The chip market faced challenges in 2023 due to reduced spending from corporate customers and consumers, dampened by inflation and rising interest rates. This led to an unprecedented surplus of commodity chips, causing major players like Samsung and SK Hynix to report a combined operating loss of 15.2 trillion won ($12 billion) in the first half of the year.
Fortunately, the situation is beginning to improve as chip production is being scaled back and there is a decline in PC shipments. Data from tech analysts Canalys shows that PC shipments dropped by 11% in the June quarter, compared to a 30% decline in each of the previous two quarters.

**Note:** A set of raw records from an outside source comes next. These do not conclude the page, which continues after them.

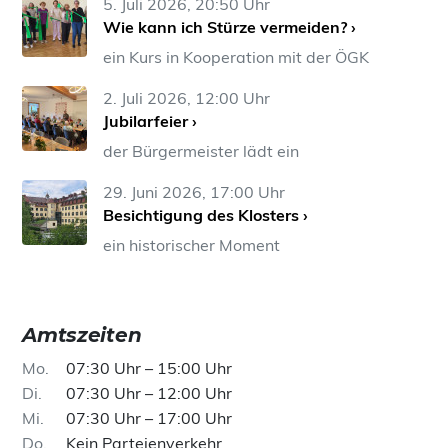
5. Juli 2026, 20:50 Uhr
Wie kann ich Stürze vermeiden? ›
ein Kurs in Kooperation mit der ÖGK
2. Juli 2026, 12:00 Uhr
Jubilarfeier ›
der Bürgermeister lädt ein
29. Juni 2026, 17:00 Uhr
Besichtigung des Klosters ›
ein historischer Moment
Amtszeiten
Mo
07:30 Uhr – 15:00 Uhr
Di
07:30 Uhr – 12:00 Uhr
Mi
07:30 Uhr – 17:00 Uhr
Do
Kein Parteienverkehr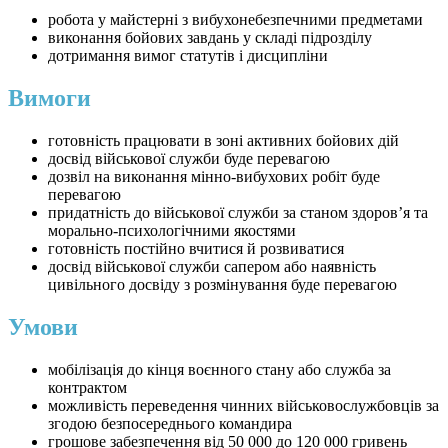
робота у майстерні з вибухонебезпечними предметами
виконання бойових завдань у складі підрозділу
дотримання вимог статутів і дисципліни
Вимоги
готовність працювати в зоні активних бойових дій
досвід військової служби буде перевагою
дозвіл на виконання мінно-вибухових робіт буде
перевагою
придатність до військової служби за станом здоров’я та
морально-психологічними якостями
готовність постійно вчитися й розвиватися
досвід військової служби сапером або наявність
цивільного досвіду з розмінування буде перевагою
Умови
мобілізація до кінця воєнного стану або служба за
контрактом
можливість переведення чинних військовослужбовців за
згодою безпосереднього командира
грошове забезпечення від 50 000 до 120 000 гривень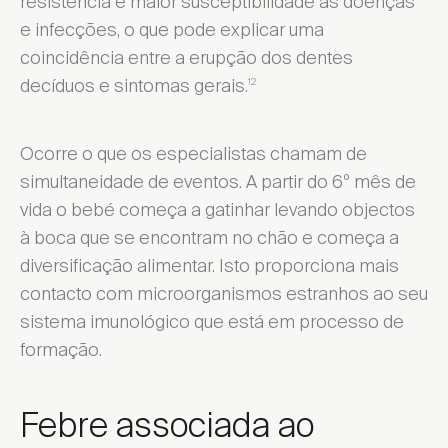
resistência e maior susceptibilidade às doenças
e infecções, o que pode explicar uma
coincidência entre a erupção dos dentes
decíduos e sintomas gerais.
12
Ocorre o que os especialistas chamam de
simultaneidade de eventos. A partir do 6º mês de
vida o bebé começa a gatinhar levando objectos
à boca que se encontram no chão e começa a
diversificação alimentar. Isto proporciona mais
contacto com microorganismos estranhos ao seu
sistema imunológico que está em processo de
formação.
Febre associada ao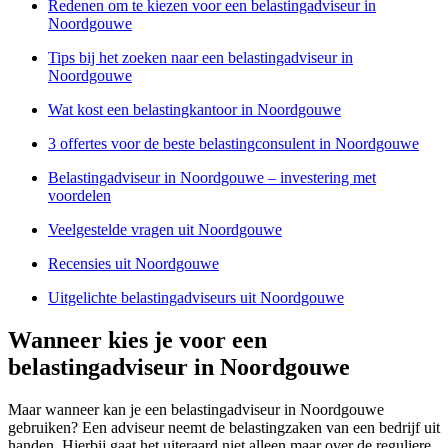
Redenen om te kiezen voor een belastingadviseur in
Noordgouwe
Tips bij het zoeken naar een belastingadviseur in
Noordgouwe
Wat kost een belastingkantoor in Noordgouwe
3 offertes voor de beste belastingconsulent in Noordgouwe
Belastingadviseur in Noordgouwe – investering met
voordelen
Veelgestelde vragen uit Noordgouwe
Recensies uit Noordgouwe
Uitgelichte belastingadviseurs uit Noordgouwe
Wanneer kies je voor een
belastingadviseur in Noordgouwe
Maar wanneer kan je een belastingadviseur in Noordgouwe
gebruiken? Een adviseur neemt de belastingzaken van een bedrijf uit
handen. Hierbij gaat het uiteraard niet alleen maar over de reguliere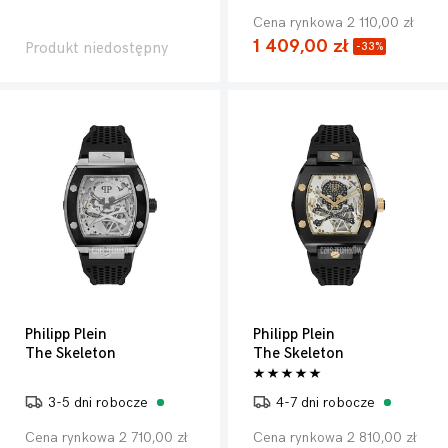
Cena rynkowa 2 110,00 zł
1 409,00 zł
Produkt niedostępny
-33%
Philipp Plein
Philipp Plein
The Skeleton
The Skeleton
3-5 dni robocze
4-7 dni robocze
Cena rynkowa 2 710,00 zł
Cena rynkowa 2 810,00 zł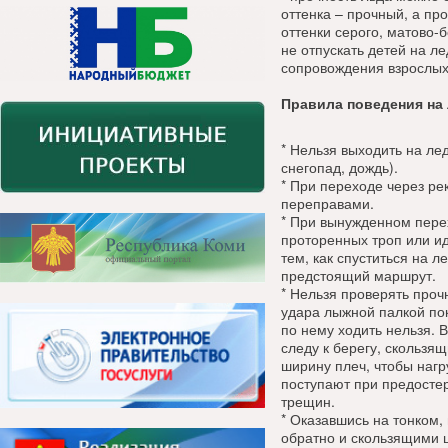
оттенка – прочный, а пр
оттенки серого, матово-
не отпускать детей на ле
сопровождения взрослых
Правила поведения на 
* Нельзя выходить на ле
снегопад, дождь).
* При переходе через р
переправами.
* При вынужденном пере
проторенных троп или ид
тем, как спуститься на 
предстоящий маршрут.
* Нельзя проверять проч
удара лыжной палкой пок
по нему ходить нельзя. 
следу к берегу, скользя
ширину плеч, чтобы нагр
поступают при предосте
трещин.
* Оказавшись на тонком,
обратно и скользящими 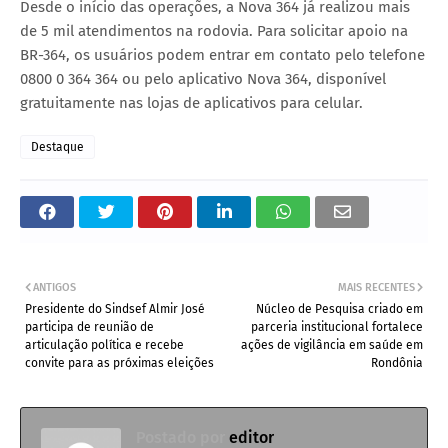
Desde o início das operações, a Nova 364 já realizou mais
de 5 mil atendimentos na rodovia. Para solicitar apoio na
BR-364, os usuários podem entrar em contato pelo telefone
0800 0 364 364 ou pelo aplicativo Nova 364, disponível
gratuitamente nas lojas de aplicativos para celular.
Destaque
ANTIGOS
MAIS RECENTES
Presidente do Sindsef Almir José
Núcleo de Pesquisa criado em
participa de reunião de
parceria institucional fortalece
articulação política e recebe
ações de vigilância em saúde em
convite para as próximas eleições
Rondônia
Postado por
editor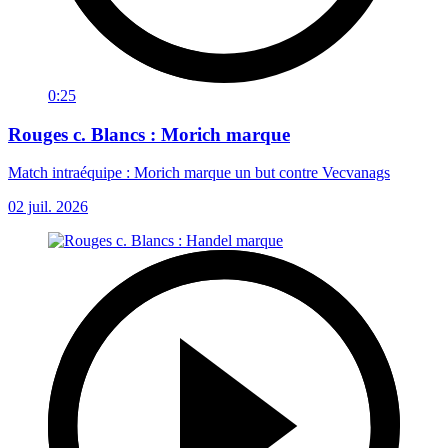
0:25
Rouges c. Blancs : Morich marque
Match intraéquipe : Morich marque un but contre Vecvanags
02 juil. 2026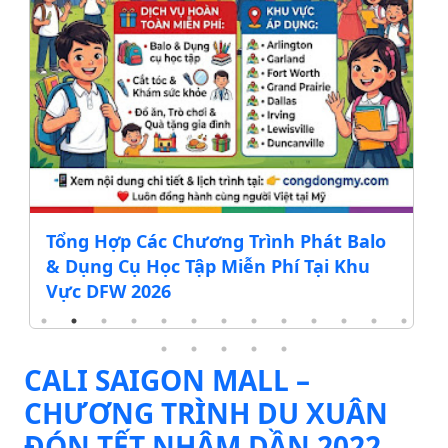
Tổng Hợp Các Chương Trình Phát Balo
& Dụng Cụ Học Tập Miễn Phí Tại Khu
Vực DFW 2026
CALI SAIGON MALL –
CHƯƠNG TRÌNH DU XUÂN
ĐÓN TẾT NHÂM DẦN 2022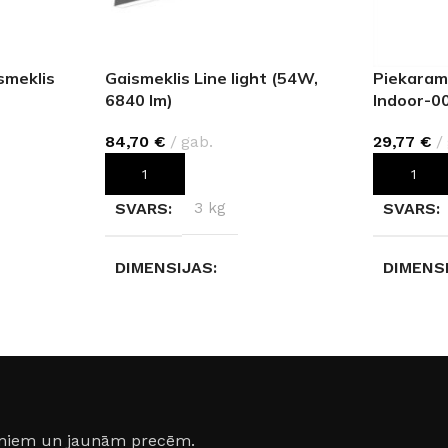
smeklis
Gaismeklis Line light (54W,
Piekaram
6840 lm)
Indoor-0
84,70
€
gab.
29,77
€
PIEVIENOT GROZAM
PIEVIEN
SVARS
3 kg
SVARS
DIMENSIJAS
DIMENS
231,5 × 5 × 7 cm
32 × 32 
ASE
AIZSARDZĪBAS KLASE
AIZSAR
IP40
IP20
jumiem un jaunām precēm.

Similarly, the smartphone market is also showing signs of recovery. Research firm Counterpoint reported an 8% decrease in cellphone shipments in the June quarter, which is an improvement compared to the 14% decline in the first quarter.
However, the recovery in chip demand remains gradual. Woohyun Kim, the CFO of SK Hynix, mentioned during an earnings call that the recent increase in PC shipments was mainly driven by promotions and low-end models, which only had a limited impact on chip demand recovery.
Furthermore, while there is an uptick in chip demand to support generative AI platforms like ChatGPT, the overall demand for chips in this sector is still relatively small. Also, corporate spending on servers has been affected, as AI-related chip demands restricts their budget allocations.
Intel CEO Pat Gelsinger stated that the inventory glut in server central processing units (CPUs) will persist until the second half of the year, with data center chip sales expected to decline modestly in the third quarter before recovering in the fourth quarter.
In China, the largest chip buyer globally, there has been a reduction in overall demand. Both Samsung and SK Hynix reported that China’s reopening did not stimulate the smartphone market, leading to production cuts of NAND memory chips, which are commonly used in smartphones for storing digital data.
The CEO of Lam, Tim Archer, highlighted the significance of advanced AI servers, mentioning that they require higher leading-edge logic, memory, and storage content compared to traditional servers. He added that even a 1% penetration of AI servers and data centers could lead to $1 billion to $1.5 billion of additional chip equipment investment.
Overall, the semiconductor chip oversupply is gradually easing as demand shows signs of recovery. While challenges remain, especially in the smartphone and PC market, chipmakers are taking steps to adjust production and meet the changing demands of the industry.
In conclusion, the semiconductor industry is navigating through the challenges of oversupply and gradually finding equilibrium as demand improves. The focus now is on adapting to changing market dynamics, such as the rise of AI-related chip demands, and making strategic investments to meet future requirements.